- **Try it**
Set down the lines that begin at the top of the records and end with the line containing "l'anonymat du plaignant.", and drop every picture.

- **The records**

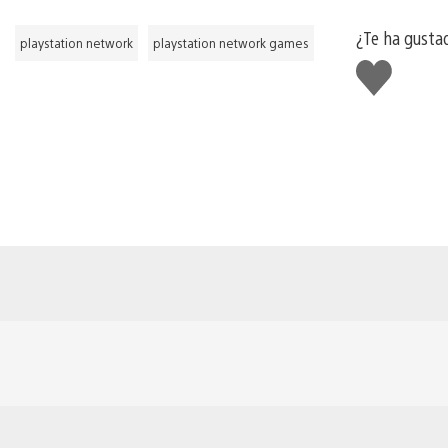
¿Te ha gusta
playstation network
playstation network games
Me
gusta
esto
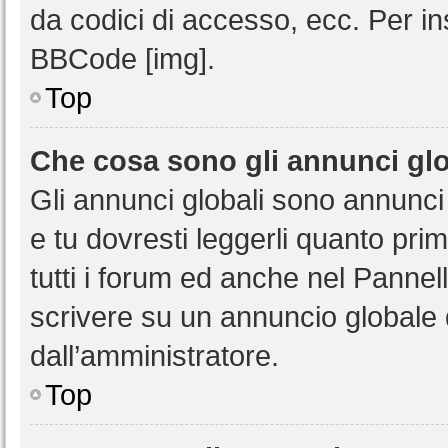
da codici di accesso, ecc. Per i
BBCode [img].
Top
Che cosa sono gli annunci glo
Gli annunci globali sono annunci
e tu dovresti leggerli quanto pri
tutti i forum ed anche nel Pannell
scrivere su un annuncio globale
dall’amministratore.
Top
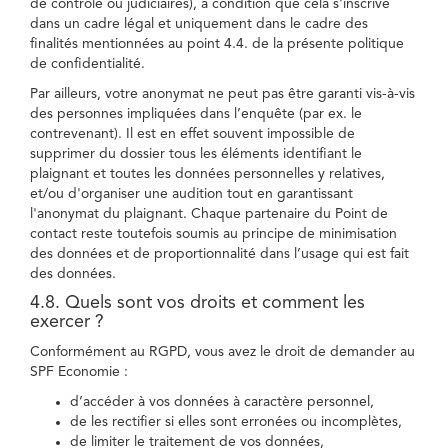
de contrôle ou judiciaires), à condition que cela s'inscrive
dans un cadre légal et uniquement dans le cadre des
finalités mentionnées au point 4.4. de la présente politique
de confidentialité.
Par ailleurs, votre anonymat ne peut pas être garanti vis-à-vis
des personnes impliquées dans l’enquête (par ex. le
contrevenant). Il est en effet souvent impossible de
supprimer du dossier tous les éléments identifiant le
plaignant et toutes les données personnelles y relatives,
et/ou d'organiser une audition tout en garantissant
l'anonymat du plaignant. Chaque partenaire du Point de
contact reste toutefois soumis au principe de minimisation
des données et de proportionnalité dans l’usage qui est fait
des données.
4.8. Quels sont vos droits et comment les
exercer ?
Conformément au RGPD, vous avez le droit de demander au
SPF Economie :
d’accéder à vos données à caractère personnel,
de les rectifier si elles sont erronées ou incomplètes,
de limiter le traitement de vos données,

- **Task output**
¿Te ha gusta
playstation network
playstation network games
Me
gusta
esto
da codici di accesso, ecc. Per i
BBCode [img].
Top
Che cosa sono gli annunci glo
Gli annunci globali sono annunci
e tu dovresti leggerli quanto pri
tutti i forum ed anche nel Pannell
scrivere su un annuncio globale
dall’amministratore.
Top
de contrôle ou judiciaires), à condition que cela s'inscrive
dans un cadre légal et uniquement dans le cadre des
finalités mentionnées au point 4.4. de la présente politique
de confidentialité.
Par ailleurs, votre anonymat ne peut pas être garanti vis-à-vis
des personnes impliquées dans l’enquête (par ex. le
contrevenant). Il est en effet souvent impossible de
supprimer du dossier tous les éléments identifiant le
plaignant et toutes les données personnelles y relatives,
et/ou d'organiser une audition tout en garantissant
l'anonymat du plaignant. Chaque partenaire du Point de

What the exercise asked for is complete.